The House on 92nd Street (1945) Henry Hathaway
20th Century Fox DVD (1:28)
The House on 92nd Street is a strange bird. It starts as a semidocumentary, complete with voiceover narration about the ongoing struggles and activities of the FBI (made with the full cooperation of J. Edgar Hoover, who can been seen in the film) and using actual agents on camera. Hathaway (or more accurately, producer Louis De Rochemont, who was the driving force behind the film) incorporates stock footage of FBI agents and actual criminals, making 1945 audiences wonder whether they were watching a crime drama or a documentary.
The movie then focuses on an actual plot. An American university student named Bill Dietrich (William Eythe, above) is recruited by the Nazis, largely due to his German name and nationality. Dietrich contacts his local FBI and meets agent George Briggs (Lloyd Nolan, below right). Briggs asks Dietrich to infiltrate the Nazis, acting as a double agent to gather intelligence from them.
From this point, we think the rest of the film is going to be from Dietrich’s point of view, but we’re mistaken. In a dramatic shift, we spend significant time looking into the Nazi ring itself, which constitutes the most fascinating part of the film with some excellent characters and wonderful performances including Signe Hasso as Elsa Gebhardt, Lydia St. Clair as Johanna Schmidt, and Leo G. Carroll as Colonel Hammersohn. Many of these and other characters were based on real German spies and their presence in the film creates some excellent tension and suspense.I wish I could’ve been part of the original audience for this film. I’m sure many of them felt as if they’d been given a read “behind-the-scenes” look at FBI operations, and truthfully, the film may contain a fair amount of authenticity. The voice-over narration was provided by Reed Hadley, who would’ve been quite familiar to audiences in the mid-1940s, having provided narration for many Department of Defense films, but also the voice of the cowboy on the Red Ryder radio shows of the 1940s and Zorro in the 1939 radio serial Zorro’s Fighting Legion. I don’t know what type of promotional tactics 20th Century Fox concocted at the time, but most of these actors were somewhat unknown to the general public. Although Lloyd Nolan had appeared in many previous films, I doubt he was a household name. Leo G. Carroll might have been recognized by Alfred Hitchcock fans by having appeared in Rebecca (1940) and Suspicion (1941). (Carroll’s famous role in Spellbound (1945) wasn’t in the public mind yet, since the film was released a few months after The House on 92nd Street.) Also, if you’ve got a good eye, you’ll spot E.G. Marshall in his first screen appearance.

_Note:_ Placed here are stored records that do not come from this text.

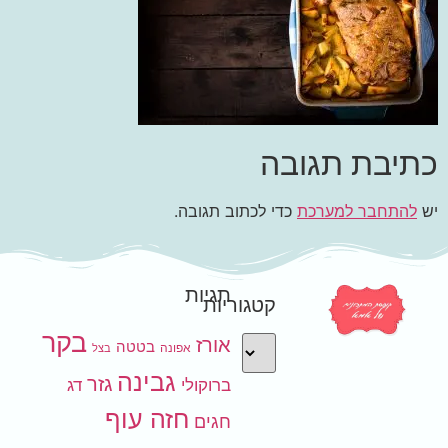
כתיבת תגובה
יש
להתחבר למערכת
כדי לכתוב תגובה.
תגיות
קטגוריות
בקר
אורז
בטטה
אפונה
בצל
גבינה
גזר
ברוקולי
דג
חזה עוף
חגים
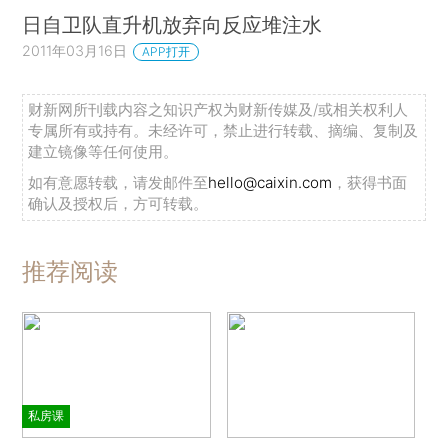
日自卫队直升机放弃向反应堆注水
2011年03月16日
APP打开
财新网所刊载内容之知识产权为财新传媒及/或相关权利人
专属所有或持有。未经许可，禁止进行转载、摘编、复制及
建立镜像等任何使用。
如有意愿转载，请发邮件至
hello@caixin.com
，获得书面
确认及授权后，方可转载。
推荐阅读
私房课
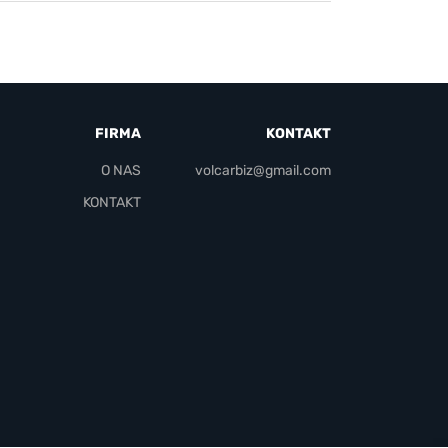
FIRMA
KONTAKT
O NAS
volcarbiz@gmail.com
KONTAKT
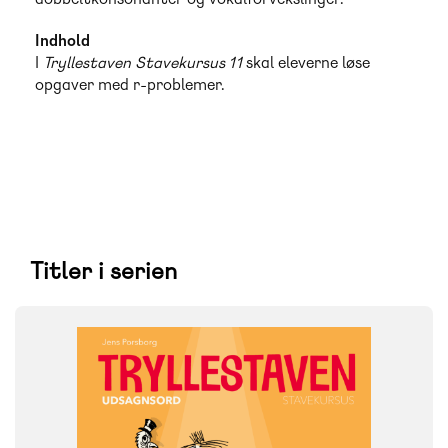
Indhold
I
Tryllestaven Stavekursus 11
skal eleverne løse
opgaver med r-problemer.
Titler i serien
FAG
Dansk
NIVEAU
3. klasse
FORMAT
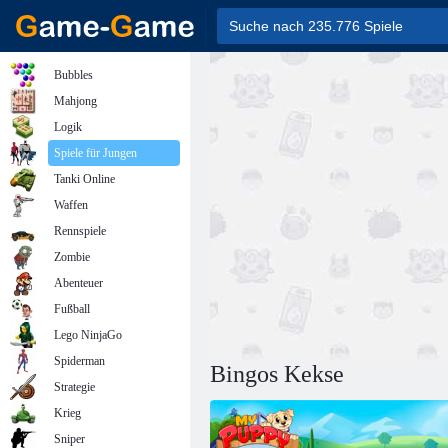
Bubbles
Mahjong
Logik
Spiele für Jungen
Tanki Online
Waffen
Rennspiele
Zombie
Abenteuer
Fußball
Lego NinjaGo
Spiderman
Bingos Kekse
Strategie
Krieg
Sniper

If the film “felt” authentic at the time (It won an Oscar for Best Original Story – Charles G. Booth – and an Edgar Award for Best Screenplay), it certainly no longer does now. Yet, putting yourself back in the mindset of most Americans in 1945, you can understand why it did seem authentic. Therein lies both the film’s charm and its datedness.
In his commentary on the Fox DVD, Eddie Muller brings up the question of whether The House on 92nd Street is a film noir at all. You could make a case for either side. Although it contains several elements of noir (especially its ending, which uses showcases some wonderful cinematography), the film could also be considered a police (or agency) procedural. The semidocumentary style comes in and goes out, confusing the audience somewhat and taking it a little farther away from noir territory with each instance. However you classify it, The House on 92nd Street is effective, often gripping, and definitely worth a look. Does it belong in your film noir collection? Yes.
The House on 92nd Street is getting a Blu-ray release from Kino Lorber on November 15, 2016.